In other words, AI compresses the distance between idea and artifact. It does not compress the distance between artifact and reliability nearly as much.

That changes where the margin hides. Less in raw feature creation. More in taste, trust, ongoing care, and narrowing the failure surface for the customer.

Which sounds almost boring.

Good.

Boring is where durable businesses often live. Especially when the alternative is a custom stack with nobody clearly responsible for what happens after launch.

What buyers are really outsourcing

People say they want software. A lot of the time they are outsourcing four quieter things:

  1. Judgment about defaults
  2. Maintenance of the moving parts
  3. Accountability when something breaks
  4. The mental freedom of not owning the category anymore

This is why a product can survive even when a smart customer knows they could build a version themselves.

They are not comparing your monthly price to the cost of generating some code. They are comparing it to the cost of becoming the caretaker.

That cost is usually mispriced because most people only count the obvious part. They count setup time. They forget ongoing decisions. They forget error handling. They forget what context-switching does to a week. They forget the moment a custom solution becomes important enough that it starts asking for standards, documentation, and handoff.

The first version of a custom tool feels like freedom. Version seven feels like ownership, and those are different emotional products.

What builds up after launch

Drag to see what ownership feels like.

Launch Later
Ship day. Everything in its place.
The first version feels like freedom. Version seven feels like ownership.

The winners will define smaller promises

I do not think the future belongs to undifferentiated SaaS, broad dashboards with loose promises and interchangeable features.

I do think curated software with sharp scope, especially when it carries infrastructure, compliance, payments, medical data, or other operational burden the customer does not want to own, can stay extremely valuable.
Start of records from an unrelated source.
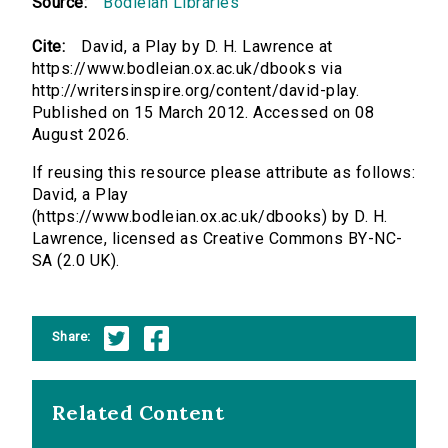
Source:
Bodleian Libraries
Cite:
David, a Play by D. H. Lawrence at
https://www.bodleian.ox.ac.uk/dbooks via
http://writersinspire.org/content/david-play.
Published on 15 March 2012. Accessed on 08
August 2026.
If reusing this resource please attribute as follows:
David, a Play
(https://www.bodleian.ox.ac.uk/dbooks) by D. H.
Lawrence, licensed as Creative Commons BY-NC-
SA (2.0 UK).
Share:
Related Content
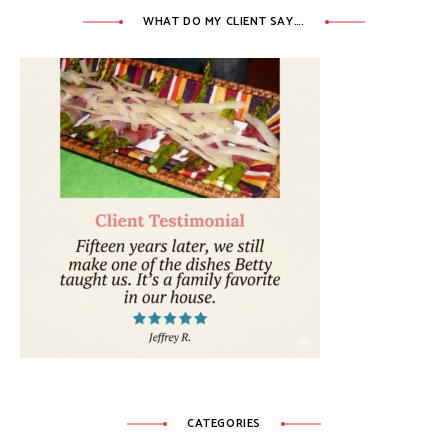
WHAT DO MY CLIENT SAY….
CATEGORIES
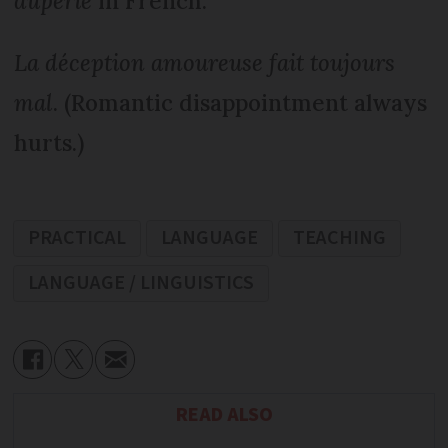
duperie
in French.
La déception amoureuse fait toujours
mal
. (Romantic disappointment always
hurts.)
PRACTICAL
LANGUAGE
TEACHING
LANGUAGE / LINGUISTICS
READ ALSO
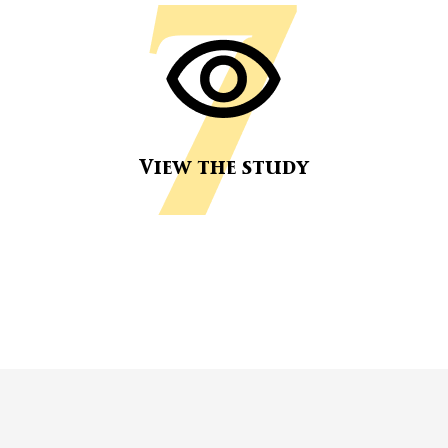
View the study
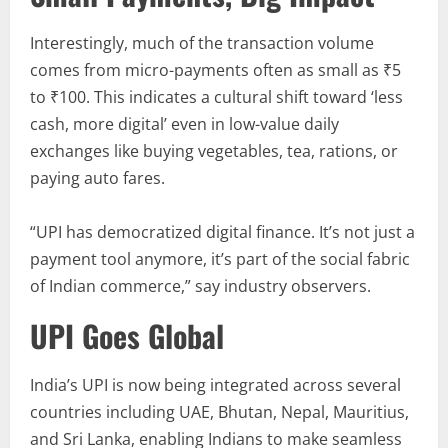
Interestingly, much of the transaction volume
comes from micro-payments often as small as ₹5
to ₹100. This indicates a cultural shift toward ‘less
cash, more digital’ even in low-value daily
exchanges like buying vegetables, tea, rations, or
paying auto fares.
“UPI has democratized digital finance. It’s not just a
payment tool anymore, it’s part of the social fabric
of Indian commerce,” say industry observers.
UPI Goes Global
India’s UPI is now being integrated across several
countries including UAE, Bhutan, Nepal, Mauritius,
and Sri Lanka, enabling Indians to make seamless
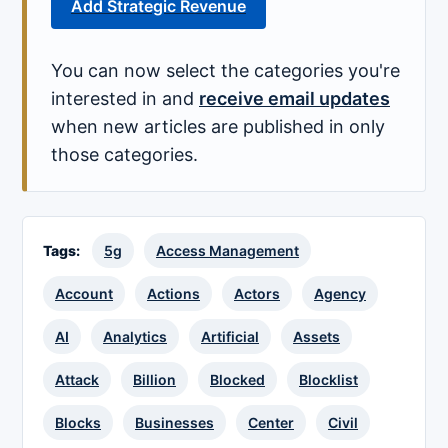
Add Strategic Revenue
You can now select the categories you're
interested in and
receive email updates
when new articles are published in only
those categories.
Tags:
5g
Access Management
Account
Actions
Actors
Agency
AI
Analytics
Artificial
Assets
Attack
Billion
Blocked
Blocklist
Blocks
Businesses
Center
Civil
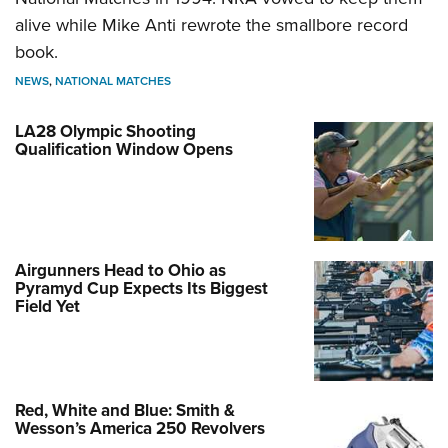
alive while Mike Anti rewrote the smallbore record
book.
NEWS
,
NATIONAL MATCHES
LA28 Olympic Shooting
Qualification Window Opens
Airgunners Head to Ohio as
Pyramyd Cup Expects Its Biggest
Field Yet
Red, White and Blue: Smith &
Wesson’s America 250 Revolvers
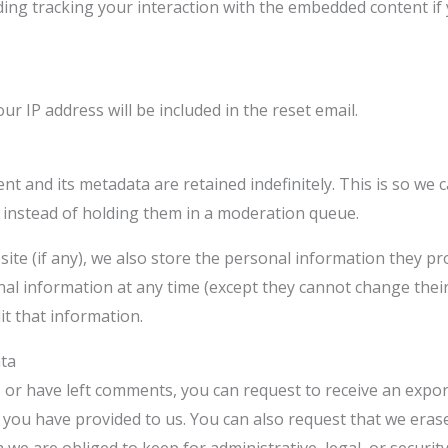
ding tracking your interaction with the embedded content if
ur IP address will be included in the reset email.
t and its metadata are retained indefinitely. This is so we
instead of holding them in a moderation queue.
ite (if any), we also store the personal information they prov
sonal information at any time (except they cannot change the
it that information.
ata
, or have left comments, you can request to receive an expor
a you have provided to us. You can also request that we era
That usually means a smaller promise.

Cleaner scope. Fewer edge cases exposed to the user. Tighter positioning around one repeating pain. More obvious responsibility. Less "platform." More "this category of problem leaves your head when you hire us."

AI actually helps here.

It makes it cheaper to build the visible layer. That gives founders more room to invest in the invisible layer, the operations, the defaults, the support logic, the recovery paths, the careful opinion about what happens when reality refuses to behave.
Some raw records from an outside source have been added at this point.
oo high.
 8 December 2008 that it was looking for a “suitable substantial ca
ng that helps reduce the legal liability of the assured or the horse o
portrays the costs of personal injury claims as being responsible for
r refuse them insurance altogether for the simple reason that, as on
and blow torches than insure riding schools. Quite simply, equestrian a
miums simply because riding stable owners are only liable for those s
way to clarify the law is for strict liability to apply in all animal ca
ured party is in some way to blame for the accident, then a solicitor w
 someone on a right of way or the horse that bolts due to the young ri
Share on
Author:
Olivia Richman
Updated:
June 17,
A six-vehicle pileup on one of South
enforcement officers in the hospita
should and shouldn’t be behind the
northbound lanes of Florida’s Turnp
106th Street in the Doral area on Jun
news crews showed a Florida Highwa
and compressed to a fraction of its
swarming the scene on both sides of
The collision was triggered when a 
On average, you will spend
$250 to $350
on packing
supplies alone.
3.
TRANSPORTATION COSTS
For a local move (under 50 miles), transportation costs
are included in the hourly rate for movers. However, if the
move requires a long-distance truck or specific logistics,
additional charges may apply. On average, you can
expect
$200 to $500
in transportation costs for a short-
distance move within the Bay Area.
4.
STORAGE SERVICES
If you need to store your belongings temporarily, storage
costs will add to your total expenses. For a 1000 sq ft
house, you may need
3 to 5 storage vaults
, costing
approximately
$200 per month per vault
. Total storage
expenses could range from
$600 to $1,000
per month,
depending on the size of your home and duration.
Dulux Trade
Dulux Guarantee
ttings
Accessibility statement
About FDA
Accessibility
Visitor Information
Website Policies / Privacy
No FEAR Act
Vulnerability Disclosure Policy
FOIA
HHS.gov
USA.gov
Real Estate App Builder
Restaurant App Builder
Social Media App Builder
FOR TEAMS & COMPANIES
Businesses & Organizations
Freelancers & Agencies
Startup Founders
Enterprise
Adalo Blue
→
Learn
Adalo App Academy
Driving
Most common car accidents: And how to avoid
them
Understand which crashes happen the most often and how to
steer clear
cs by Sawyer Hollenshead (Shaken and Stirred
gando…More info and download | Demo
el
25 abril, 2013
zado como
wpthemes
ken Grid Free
The founders who keep arguing about whether SaaS is alive may miss the more useful question. Where, exactly, are people still desperate to stop owning the upkeep? And then, quieter: are you the one who wants to pick it up?
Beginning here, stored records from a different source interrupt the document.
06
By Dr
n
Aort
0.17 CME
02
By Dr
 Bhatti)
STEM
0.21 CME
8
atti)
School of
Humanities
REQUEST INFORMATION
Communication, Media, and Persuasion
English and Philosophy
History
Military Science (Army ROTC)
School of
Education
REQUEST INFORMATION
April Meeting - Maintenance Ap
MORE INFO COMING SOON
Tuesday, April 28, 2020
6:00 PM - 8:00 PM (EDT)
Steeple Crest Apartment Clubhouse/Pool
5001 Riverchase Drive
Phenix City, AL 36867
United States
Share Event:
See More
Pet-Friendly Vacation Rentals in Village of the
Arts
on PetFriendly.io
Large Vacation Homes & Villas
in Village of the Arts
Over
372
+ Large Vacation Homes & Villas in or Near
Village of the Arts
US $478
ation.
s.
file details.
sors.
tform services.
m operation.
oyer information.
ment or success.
That is where just works stops sounding generic and starts sounding expensive. On both sides.

The durable business in the AI era is the one that removes a recurring responsibility the customer no longer wants to carry.

Build for that, if you can carry it.

Rabbit hole

If this angle resonates, keep going with Pay per result might be the unit test for pricing AI SaaS, Software companies are becoming staffing agencies, and Go ahead, build what already exists.


Footnotes

  1. PostgreSQL describes itself as a free, open source database system with over 35 years of active development. That supports the point here: the core engine is mature and available, but many teams still prefer not to operate it themselves. Source: PostgreSQL.
  2. Amazon RDS for PostgreSQL documentation lists backups and point-in-time restores among the managed capabilities. I used that as evidence for the broader claim that buyers often pay to avoid the operational surface area around a tool. Source: Amazon RDS for PostgreSQL.
  3. Vercel's Git deployment docs say it supports automatic deployments on every branch push, preview deployments for every push, and instant rollbacks. That makes it a clean example of a company selling smoother operation around an already easier build pipeline. Source: Vercel Git deployments.
  4. Otis says it maintains around 2.5 million customer units worldwide, and on its main site it emphasizes service teams that ensure a faster return to service. I used this as a grounded industrial example of the ongoing-value argument, without making the stronger profit-mix claim from the earlier draft. Source: Otis.